Curator Evals
This is a package for evaluating coding curators.
Installation
pip install curator-evals
Usage
from curator_evals.code_curator_eval.evaluation_classification_code_curator import evaluate_model
evaluate_model(config_path="configs/code_curator_eval.yaml")
Configuration
The configuration is done through a YAML file.
Example config:
model:
name: "accounts/fireworks/models/llama-v3p3-70b-instruct"
api_key: ${FIREWORKS_API_KEY}
base_url: "https://api.fireworks.ai/inference/v1"
max_tokens: 2048
temperature: 0
dataset:
name: "collinear-ai/coding_curators_evaluation_dataset"
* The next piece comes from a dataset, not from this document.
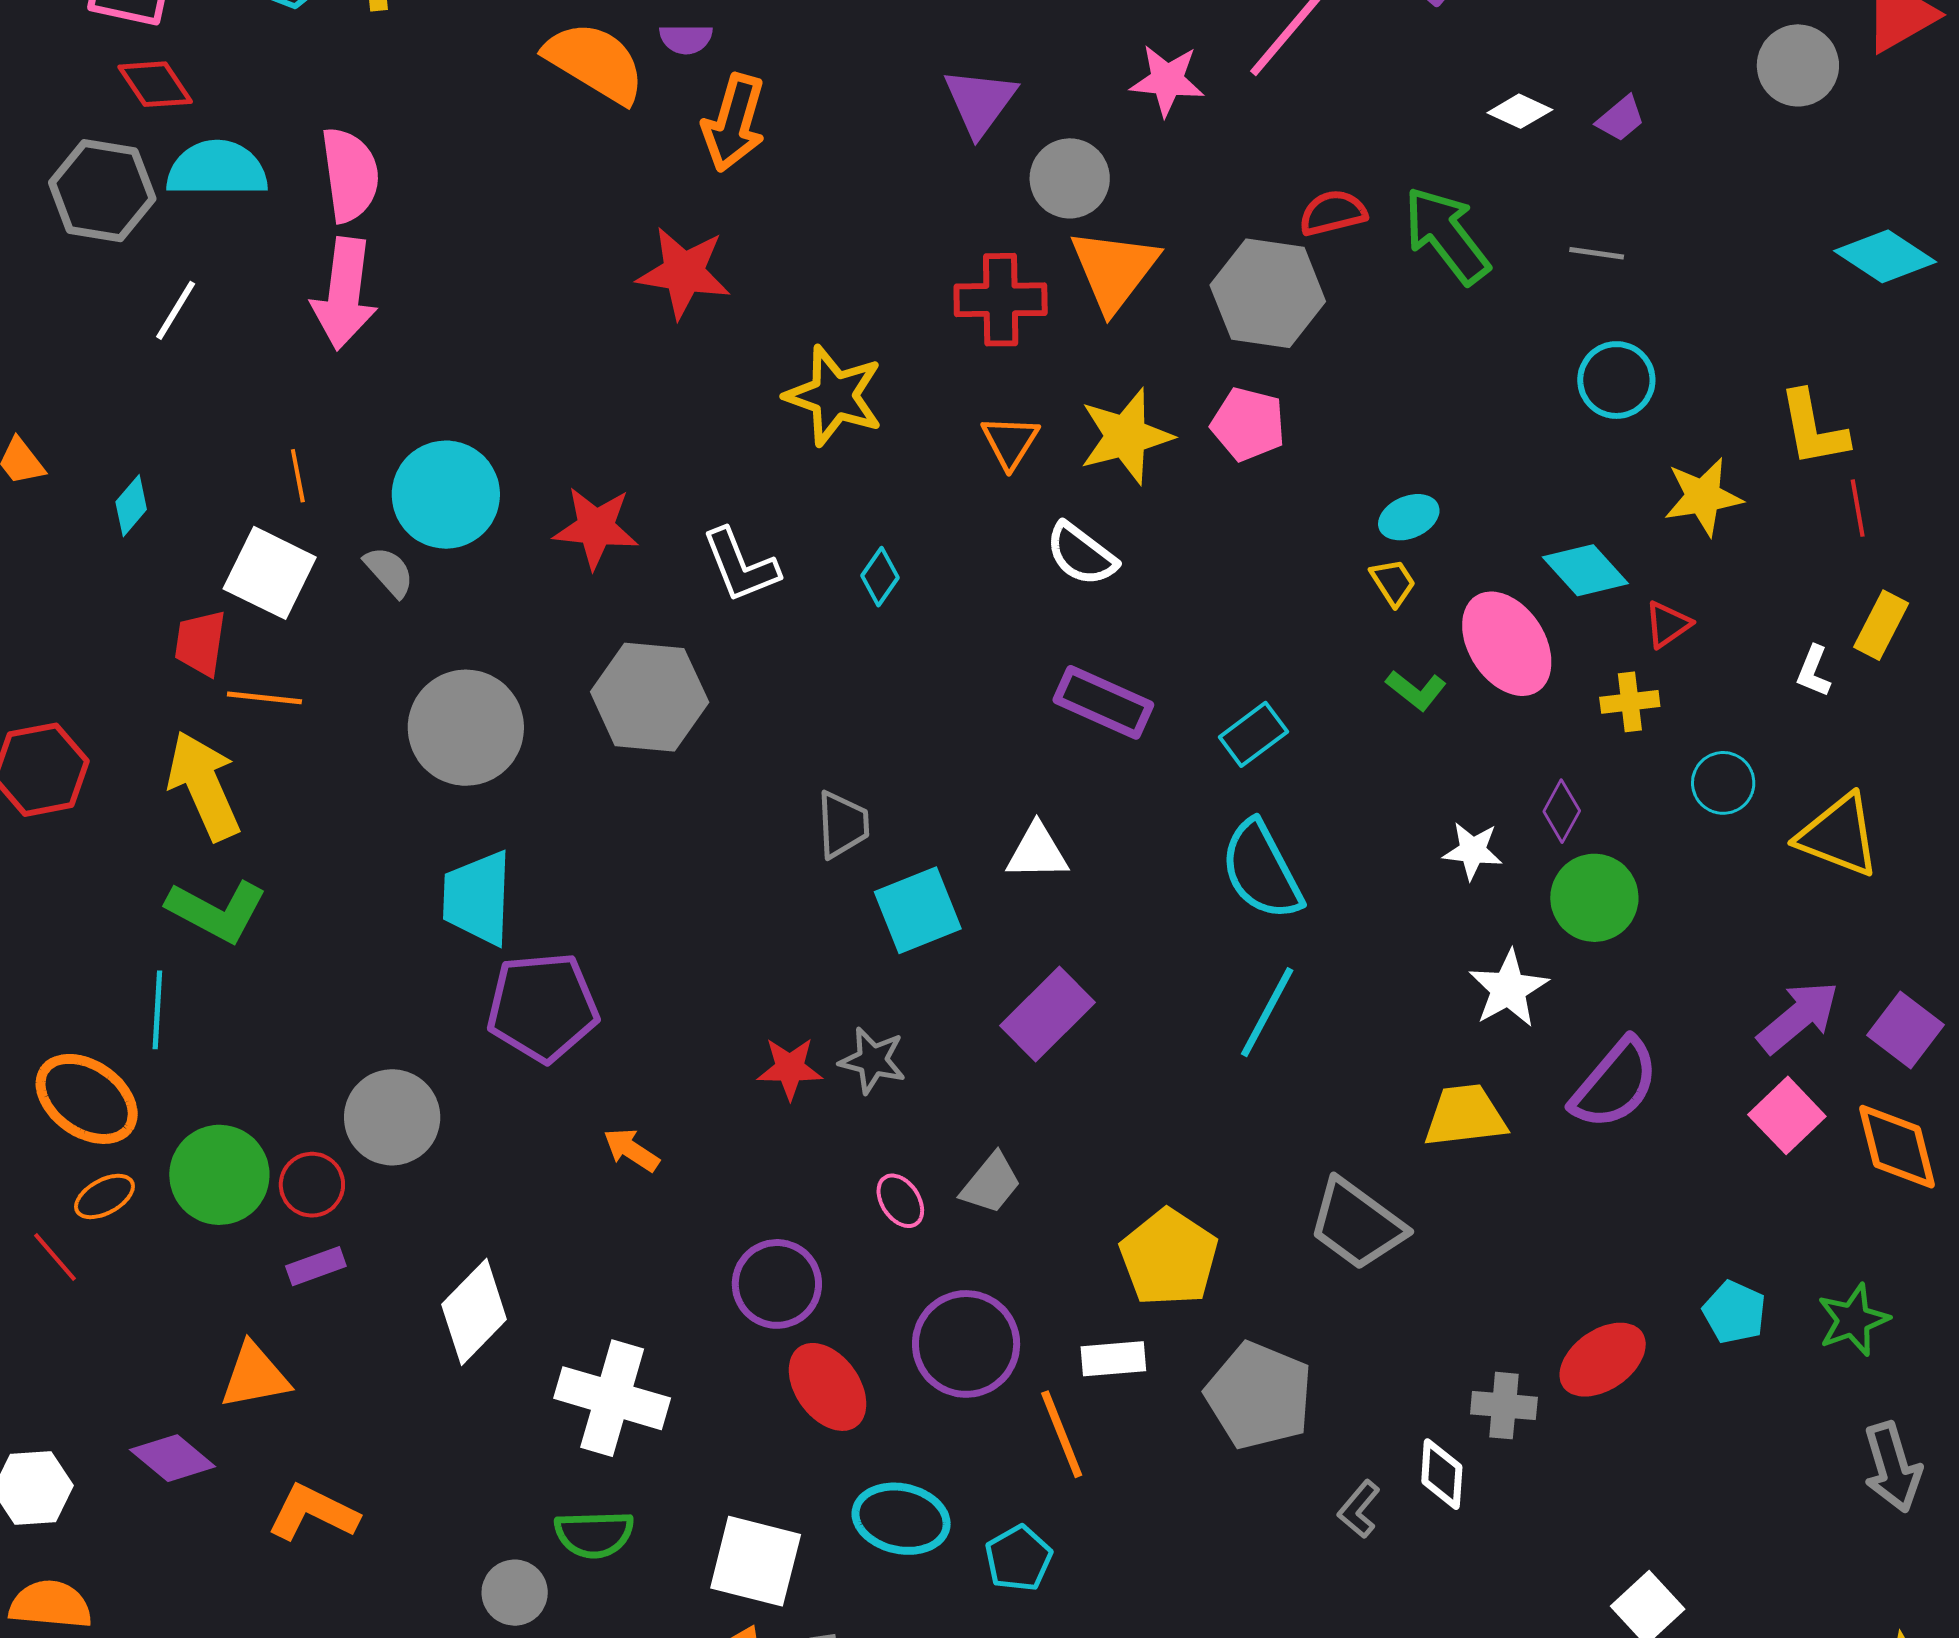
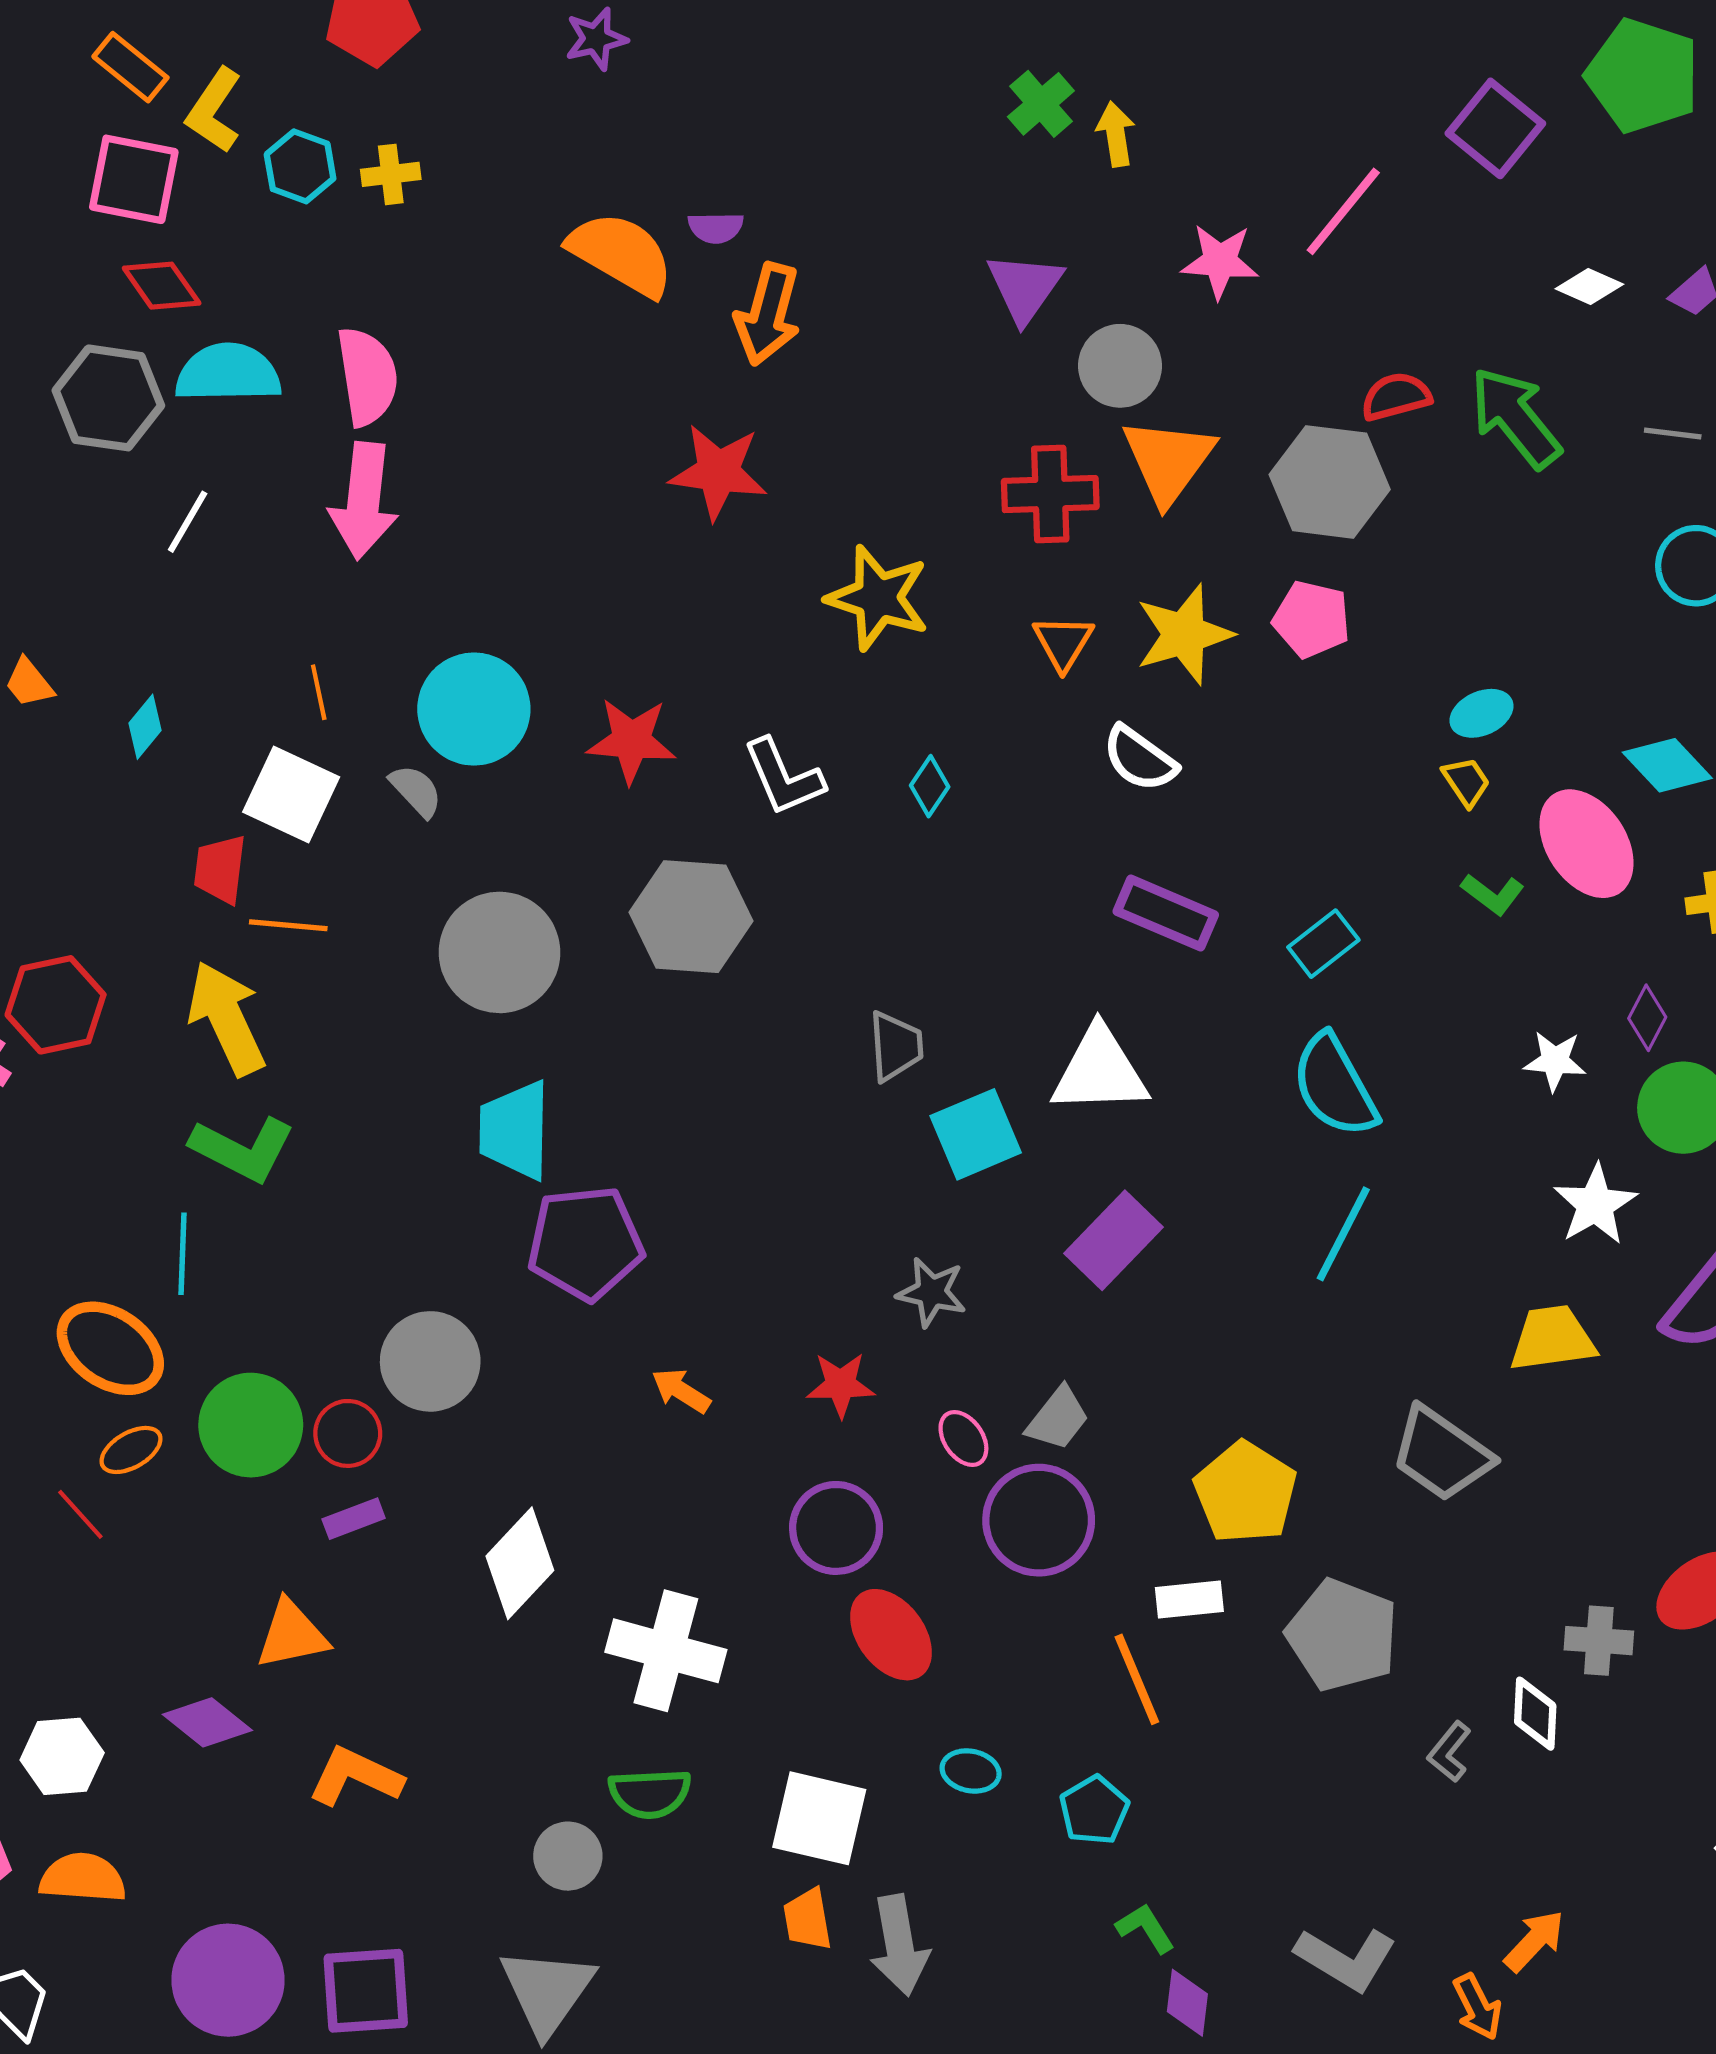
white triangle: (1037, 852) -> (1100, 1071), size x1.5
red star: (790, 1068) -> (841, 1385), moved
purple circle: (966, 1344) -> (1039, 1520), moved
cyan ellipse: (901, 1519) -> (971, 1771), size x0.6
splits: ["humanevalpack", "mbpp"]
input_column: "instruction"
output_column: "solution"
label_column: "label"
total_rows: 20
output:
file: "../data/classification_humanevalpack_eval"
If no dataset is provided, the evaluation will be done on the default dataset, which is
currently set to both splits of the collinear-ai/coding_curators_evaluation_dataset
.
You can import the function and pass in the config path to evaluate the model.
from curator_evals.code_curator_eval.evaluation_classification_code_curator import evaluate_model
evaluate_model(config_path="/home/tsach/curator-evals/configs/code_curator_eval.yaml")